Neuer Glanz für ein Juwel

Endlich steht das Gerüst: Sichtbares Zeichen, dass etwas geschieht. Nachdem die vom Heiligkreuzer Hanspitt Weiler initiierte Spendenaktion etwa ein Jahr erfolgreich lief, wird nun die Heiligkreuzkapelle saniert. Abgeschlossen werden die Arbeiten zum Patrozinium der Kirche am Tag der Kreuzerhöhung am 14. September. Am Sonntag, 20. September, wird ein Festhochamt gefeiert.

 Pastor Georg Goeres, Bernhard Normann vom Pfarrverwaltungsrat und Spendenprojekt-Initiator Hanspitt Weiler (von links) freuen sich, dass die Sanierung der Heiligkreuzkapelle begonnen hat. TV-Foto: Cordula Fischer

Pastor Georg Goeres, Bernhard Normann vom Pfarrverwaltungsrat und Spendenprojekt-Initiator Hanspitt Weiler (von links) freuen sich, dass die Sanierung der Heiligkreuzkapelle begonnen hat. TV-Foto: Cordula Fischer

Trier-Heiligkreuz. Genau ein Jahr ist es her, dass Hanspitt Weiler ein Spendenprojekt zugunsten der Heiligkreuzkapelle initiiert hat. Und das Ergebnis übertrifft alle Erwartungen: "Vor einem Jahr wäre ich mit 10 000 Euro sehr zufrieden gewesen. Heute ist es doppelt so viel, und ich bin durchweg glücklich, dass die Heiligkreuzer und andere Menschen für das Herzstück des Stadtteils den Geldbeutel so großzügig geöffnet haben", sagt Hanspitt Weiler. Auch das Bistums leistet seinen Anteil zum Substanz erhalt des kleinen historischen Gotteshauses, und mit rund 20 000 Euro ist ein großer Grundstock für die nun angelaufenen Sanierungen gelegt. Dennoch sind die Heiligkreuzer weiter aufgefordert zu spenden, denn die Kosten für das gesamte Sanierungspaket betragen 35 000 Euro.

"Die Sanierung wäre in absehbarer Zeit nicht möglich gewesen, wenn Herr Weiler nicht die Initiative ergriffen hätte", sagt Pastor Georg Goeres. "Und von den Dimensionen waren wir überrascht." Es gab eine Ausstellung der fünf Künstler Lydia Oermann, Nadja Selting, Waltraud Jammers, Klaus Swoboda und Ulrich Perl mit Bildern von der Kapelle, beim Pfarrfest organisierte Weiler eine Auktion, zwei Benefiz-Konzerte fanden statt, Bastelarbeiten wurden zu Weihnachten und Ostern verkauft, es gab viele kleine Einzelspenden und größere wie etwa von der Kulturstiftung.
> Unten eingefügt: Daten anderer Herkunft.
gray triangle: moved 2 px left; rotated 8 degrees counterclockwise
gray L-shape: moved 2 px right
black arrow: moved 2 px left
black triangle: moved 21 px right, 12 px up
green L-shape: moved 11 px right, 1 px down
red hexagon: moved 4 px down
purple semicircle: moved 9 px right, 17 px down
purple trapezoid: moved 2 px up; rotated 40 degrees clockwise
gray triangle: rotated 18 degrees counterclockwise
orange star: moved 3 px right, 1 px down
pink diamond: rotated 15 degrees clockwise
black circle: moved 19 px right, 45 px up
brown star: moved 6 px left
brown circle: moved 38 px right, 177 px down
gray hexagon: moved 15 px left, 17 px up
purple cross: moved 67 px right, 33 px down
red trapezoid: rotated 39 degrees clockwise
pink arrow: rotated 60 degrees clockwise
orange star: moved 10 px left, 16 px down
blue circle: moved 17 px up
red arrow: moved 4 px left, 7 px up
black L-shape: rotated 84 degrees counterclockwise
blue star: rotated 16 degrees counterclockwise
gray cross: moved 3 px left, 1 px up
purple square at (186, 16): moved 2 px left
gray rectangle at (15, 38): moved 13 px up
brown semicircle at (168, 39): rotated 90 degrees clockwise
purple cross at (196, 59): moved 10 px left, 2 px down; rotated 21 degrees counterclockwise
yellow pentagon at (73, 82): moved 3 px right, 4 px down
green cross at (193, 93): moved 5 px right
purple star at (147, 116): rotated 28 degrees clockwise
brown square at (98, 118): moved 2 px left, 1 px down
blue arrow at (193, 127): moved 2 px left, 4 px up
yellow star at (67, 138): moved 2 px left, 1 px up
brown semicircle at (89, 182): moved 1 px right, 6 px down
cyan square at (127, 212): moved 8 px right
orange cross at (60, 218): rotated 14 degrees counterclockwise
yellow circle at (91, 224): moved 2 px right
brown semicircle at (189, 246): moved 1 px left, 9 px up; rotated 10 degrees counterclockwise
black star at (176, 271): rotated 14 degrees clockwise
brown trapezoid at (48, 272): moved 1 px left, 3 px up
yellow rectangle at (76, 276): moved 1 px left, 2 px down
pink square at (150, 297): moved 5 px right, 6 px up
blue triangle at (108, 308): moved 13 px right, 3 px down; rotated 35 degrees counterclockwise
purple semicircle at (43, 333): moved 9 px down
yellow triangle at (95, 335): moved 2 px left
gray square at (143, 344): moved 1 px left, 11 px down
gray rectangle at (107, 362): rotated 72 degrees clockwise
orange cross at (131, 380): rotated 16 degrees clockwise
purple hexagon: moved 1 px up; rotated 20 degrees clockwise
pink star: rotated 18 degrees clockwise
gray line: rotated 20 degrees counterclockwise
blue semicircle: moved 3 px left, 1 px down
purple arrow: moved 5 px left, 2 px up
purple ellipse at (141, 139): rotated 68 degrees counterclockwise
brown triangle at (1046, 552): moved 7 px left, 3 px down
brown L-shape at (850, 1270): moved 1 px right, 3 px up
Was nun an der Kapelle passiert, ist die erste größere Sanierung seit 32 Jahren. Es wurden Feuchtigkeitsschäden am Turm und schadhafte Stellen am Schieferdach festgestellt, der Putz ist rissig oder bröckelt ab, die Farbfassung muss erneuert werden. "Ich hoffe, dass wir im Kernbereich danach eine Weile Ruhe haben werden", sagt Goeres. Vor zwei Jahren wurde der Innenanstrich erneuert, und vom Baumkreuz - Kostenpunkt rund 19 000 Euro - wurde von den Bildhauern Thomas Föhr und Renate Diederichs vor fünf Jahren eine neue Fassung aus Basalt-Lava gemeißelt. Und alles wurde durch Spenden finanziert. "Rund 70 000 Euro sind so in zehn Jahren investiert worden", sagt Pastor Goeres. "Und die Gemeinde lebt davon, dass die Menschen selbst aktiv werden." Heimat-Bewusstsein haben die Heiligkreuzer immer bewiesen, wenn es um das fast 1000 Jahre alte baugeschichtlich wertvolle Juwel des Stadtteils geht. Gefordert werden sie weiter sein, denn Kindergarten, Glockenturm und das Hauptdach des Kirchen-Neubaus bedürfen in den kommenden Jahren der Überarbeitung. Das Spendenprojekt von Hanspitt Weiler zum Erhalt der Heiligkreuzkapelle läuft weiter: Kontonummer 3000123055, Pax Bank, BLZ 37060193, Stichwort Heiligkreuzkapelle. Auch die Pfarrei hat ein Spendenkonto bei der Sparkasse Trier BLZ 58550130, Kontonummer 490169.